◆ Exercise materials
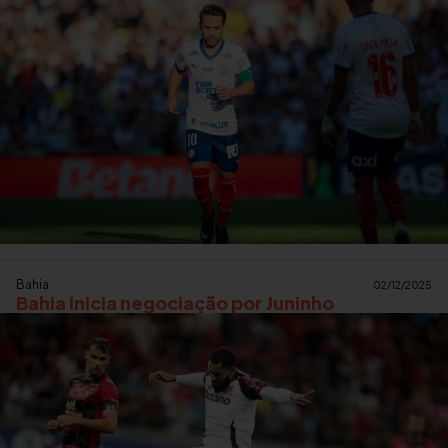
Bahia
02/12/2025
Bahia inicia negociação por Juninho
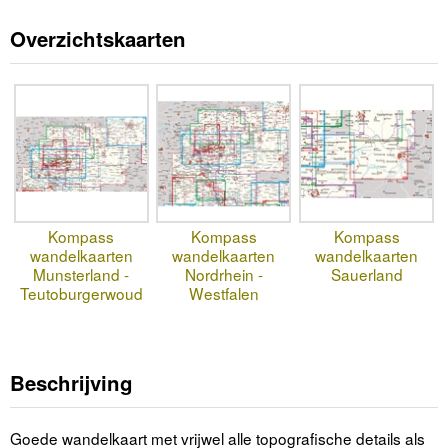
Overzichtskaarten
Kompass
Kompass
Kompass
wandelkaarten
wandelkaarten
wandelkaarten
Munsterland -
Nordrhein -
Sauerland
Teutoburgerwoud
Westfalen
Beschrijving
Goede wandelkaart met vrijwel alle topografische details als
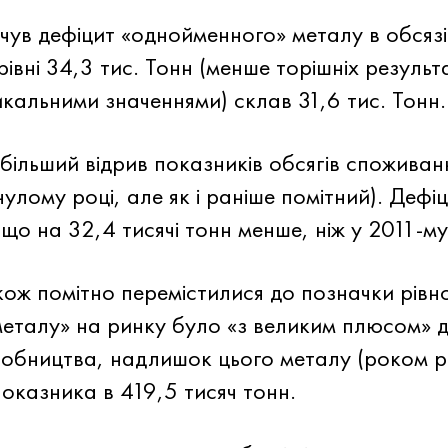
чув дефіцит «однойменного» металу в обсязі
вні 34,3 тис. Тонн (менше торішніх результа
кальними значеннями) склав 31,6 тис. Тонн.
льший відрив показників обсягів споживання
улому році, але як і раніше помітний). Дефіц
(що на 32,4 тисячі тонн менше, ніж у 2011-му
ж помітно перемістилися до позначки рівнов
металу» на ринку було «з великим плюсом» 
обництва, надлишок цього металу (роком р
оказника в 419,5 тисяч тонн.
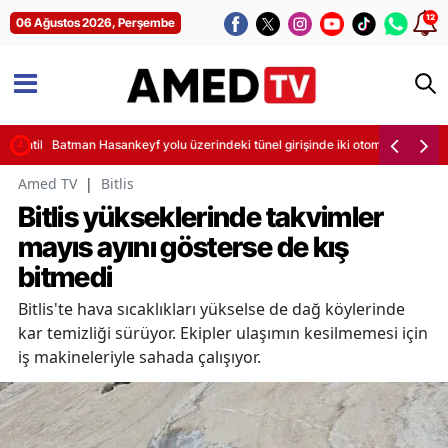
12
06 Ağustos 2026, Perşembe
sintileri başladı
Batman Hasankeyf yolu üzerindeki tünel girişinde iki otomobil çarpıştı
Amed TV
|
Bitlis
Bitlis yükseklerinde takvimler
mayıs ayını gösterse de kış
bitmedi
Bitlis'te hava sıcaklıkları yükselse de dağ köylerinde
kar temizliği sürüyor. Ekipler ulaşımın kesilmemesi için
iş makineleriyle sahada çalışıyor.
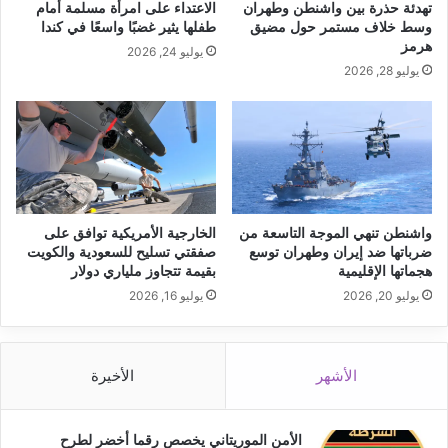
تهدئة حذرة بين واشنطن وطهران
الاعتداء على امرأة مسلمة أمام
وسط خلاف مستمر حول مضيق
طفلها يثير غضبًا واسعًا في كندا
هرمز
يوليو 24, 2026
يوليو 28, 2026
واشنطن تنهي الموجة التاسعة من
الخارجية الأمريكية توافق على
ضرباتها ضد إيران وطهران توسع
صفقتي تسليح للسعودية والكويت
هجماتها الإقليمية
بقيمة تتجاوز ملياري دولار
يوليو 20, 2026
يوليو 16, 2026
الأشهر
الأخيرة
الأمن الموريتاني يخصص رقما أخضر لطرح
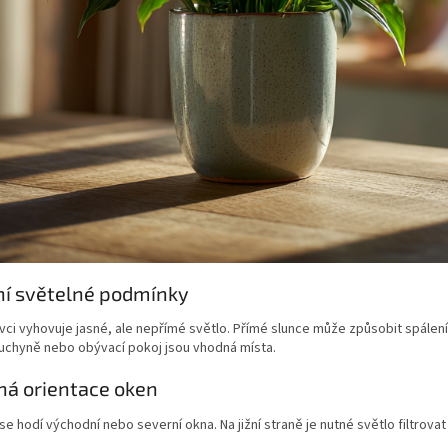
ní světelné podmínky
ci vyhovuje jasné, ale nepřímé světlo. Přímé slunce může způsobit spálen
kuchyně nebo obývací pokoj jsou vhodná místa.
á orientace oken
se hodí východní nebo severní okna. Na jižní straně je nutné světlo filtrovat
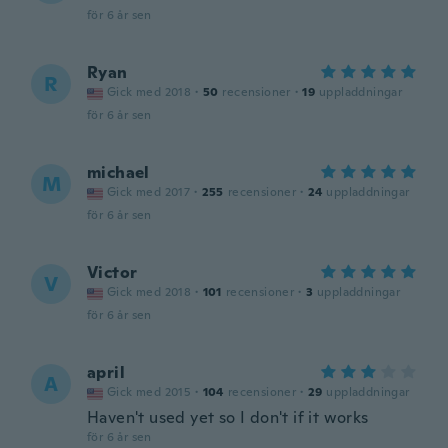
för 6 år sen
Ryan
R
Gick med 2018
·
50
recensioner
·
19
uppladdningar
för 6 år sen
michael
M
Gick med 2017
·
255
recensioner
·
24
uppladdningar
för 6 år sen
Victor
V
Gick med 2018
·
101
recensioner
·
3
uppladdningar
för 6 år sen
april
A
Gick med 2015
·
104
recensioner
·
29
uppladdningar
Haven't used yet so I don't if it works
för 6 år sen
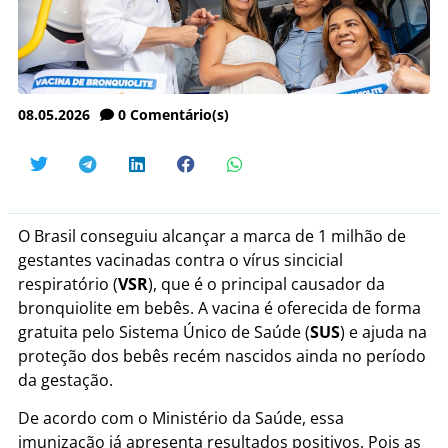
08.05.2026
0
Comentário(s)
O Brasil conseguiu alcançar a marca de 1 milhão de
gestantes vacinadas contra o vírus sincicial
respiratório (
VSR
), que é o principal causador da
bronquiolite em bebês. A vacina é oferecida de forma
gratuita pelo Sistema Único de Saúde (
SUS
) e ajuda na
proteção dos bebês recém nascidos ainda no período
da gestação.
De acordo com o Ministério da Saúde, essa
imunização já apresenta resultados positivos. Pois as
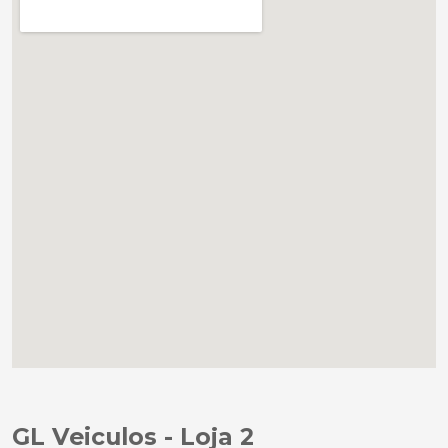
GL Veiculos - Loja 2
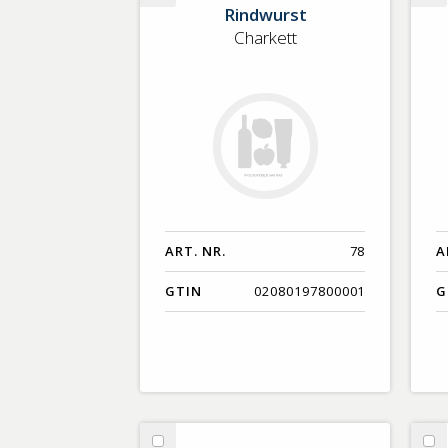
Rindwurst
Rindwurst
Lä
Charkett
o
rö
ART. NR.
78
A
GTIN
02080197800001
G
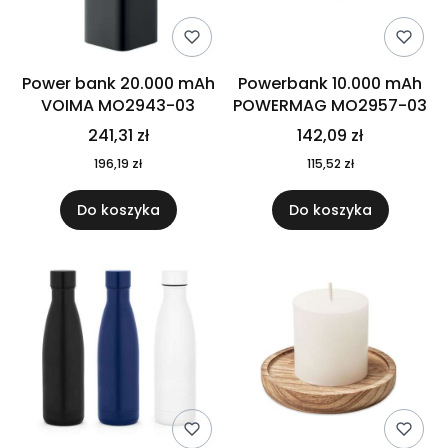
Power bank 20.000 mAh
Powerbank 10.000 mAh
VOIMA MO2943-03
POWERMAG MO2957-03
241,31 zł
142,09 zł
196,19 zł
115,52 zł
Do koszyka
Do koszyka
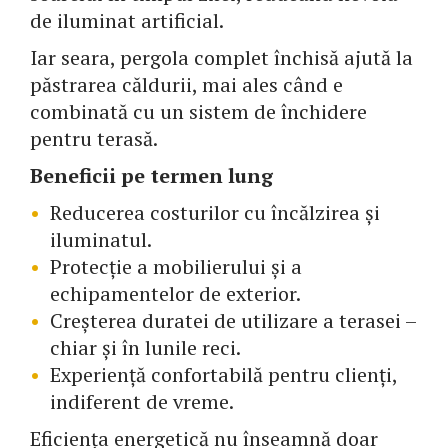
de iluminat artificial.
Iar seara, pergola complet închisă ajută la
păstrarea căldurii, mai ales când e
combinată cu un sistem de închidere
pentru terasă.
Beneficii pe termen lung
Reducerea costurilor cu încălzirea și
iluminatul.
Protecție a mobilierului și a
echipamentelor de exterior.
Creșterea duratei de utilizare a terasei –
chiar și în lunile reci.
Experiență confortabilă pentru clienți,
indiferent de vreme.
Eficiența energetică nu înseamnă doar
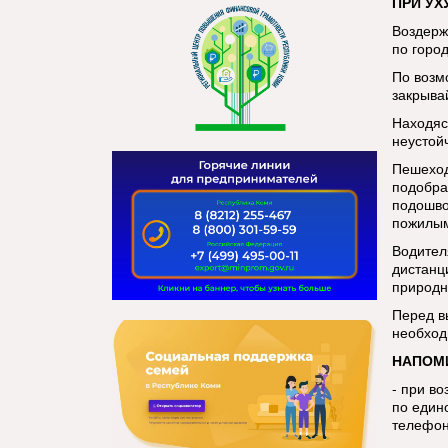
ПРИ УХ
Воздерж
по город
По возм
закрывай
Находяс
неустой
Пешеход
подобра
подошво
пожилым
Водител
дистанц
природн
Перед в
необход
НАПОМ
- при в
по един
телефон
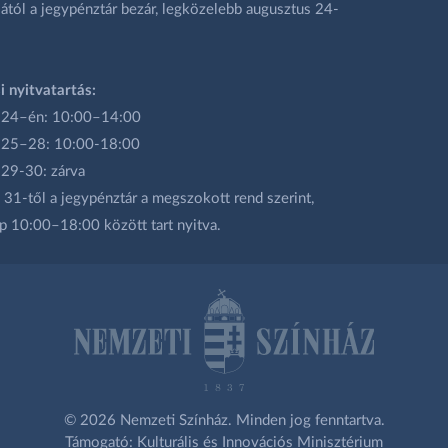
ától a jegypénztár bezár, legközelebb augusztus 24-
i nyitvatartás:
 24–én: 10:00–14:00
 25–28: 10:00-18:00
 29-30: zárva
31-től a jegypénztár a megszokott rend szerint,
p 10:00–18:00 között tart nyitva.
© 2026 Nemzeti Színház. Minden jog fenntartva.
Támogató: Kulturális és Innovációs Minisztérium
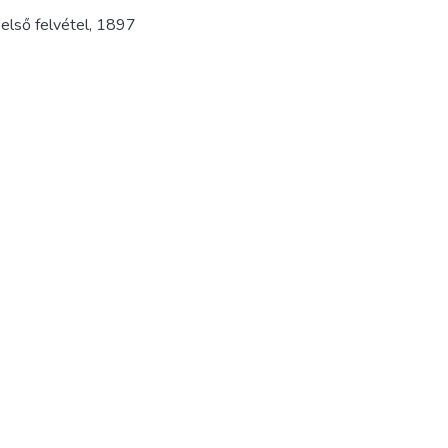
első felvétel
,
1897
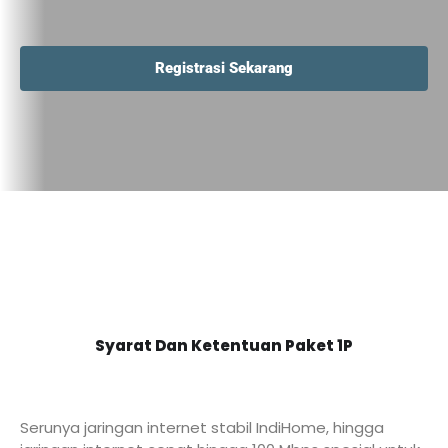
Registrasi Sekarang
Syarat Dan Ketentuan Paket 1P
Serunya jaringan internet stabil IndiHome, hingga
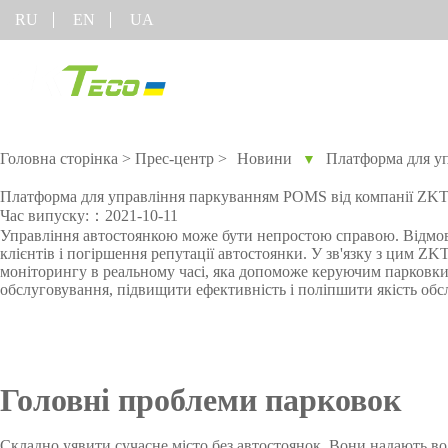
RU
EN
UA
Продукт
Рішення
Головна сторінка
>
Прес-центр
>
Новини
Платформа для уп
▼
Для різних галузей промисловості
Онлайн підтримка
Програмне
Устаткув
Платформа для управління паркуванням POMS від компанії ZKTe
забезпечення
COVID-1
Час випуску:：2021-10-11
Технологія
TimeCube для обліку
Управління автостоянкою може бути непростою справою. Відмов
FAQ
Облік робочого часу
Більше>>
клієнтів і погіршення репутації автостоянки. У зв'язку з цим 
розпізнавання осіб
відвідування
моніторингу в реальному часі, яка допоможе керуючим парковки і
Повідомити про
Visible Light
Контроль доступу
Облік робочого часу з
обслуговування, підвищити ефективність і поліпшити якість обс
BioTime 7.0
проблему
Торгівельне обладнання
Керування
Замкові рішення
Відео
Більше>>
відвідувачами
Управління парковкою
Головні проблеми парковок
із ZKBioSecurity
Рішення для
Система безпеки з
Відеоспостереження
Торгівель
управління Ліфтом
ZKBioSecurity
Складно уявити сучасне місто без автостоянок. Вони надають вод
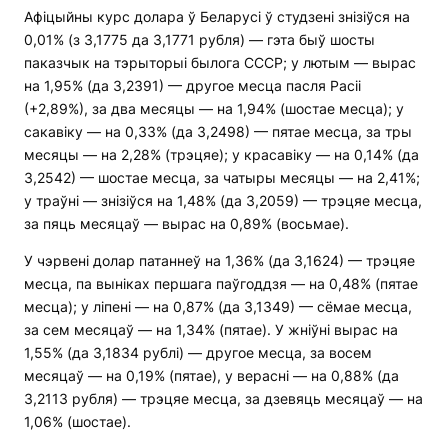
Афіцыйны курс долара ў Беларусі ў студзені знізіўся на
0,01% (з 3,1775 да 3,1771 рубля) — гэта быў шосты
паказчык на тэрыторыі былога СССР; у лютым — вырас
на 1,95% (да 3,2391) — другое месца пасля Расіі
(+2,89%), за два месяцы — на 1,94% (шостае месца); у
сакавіку — на 0,33% (да 3,2498) — пятае месца, за тры
месяцы — на 2,28% (трэцяе); у красавіку — на 0,14% (да
3,2542) — шостае месца, за чатыры месяцы — на 2,41%;
у траўні — знізіўся на 1,48% (да 3,2059) — трэцяе месца,
за пяць месяцаў — вырас на 0,89% (восьмае).
У чэрвені долар патаннеў на 1,36% (да 3,1624) — трэцяе
месца, па выніках першага паўгоддзя — на 0,48% (пятае
месца); у ліпені — на 0,87% (да 3,1349) — сёмае месца,
за сем месяцаў — на 1,34% (пятае). У жніўні вырас на
1,55% (да 3,1834 рублі) — другое месца, за восем
месяцаў — на 0,19% (пятае), у верасні — на 0,88% (да
3,2113 рубля) — трэцяе месца, за дзевяць месяцаў — на
1,06% (шостае).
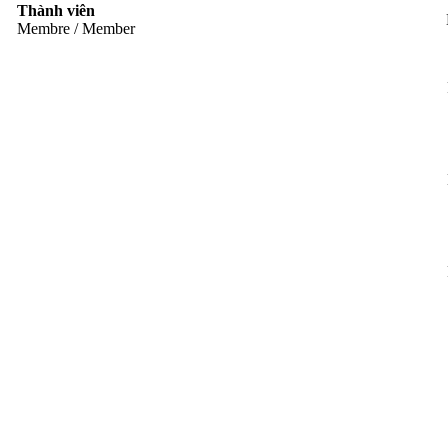
Thành viên
Membre / Member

◆ What the task asks
Every line that holds the word "вырас" should be copied from the listing.

◆ Solution to this problem
паказчык на тэрыторыі былога СССР; у лютым — вырас
за пяць месяцаў — вырас на 0,89% (восьмае).
за сем месяцаў — на 1,34% (пятае). У жніўні вырас на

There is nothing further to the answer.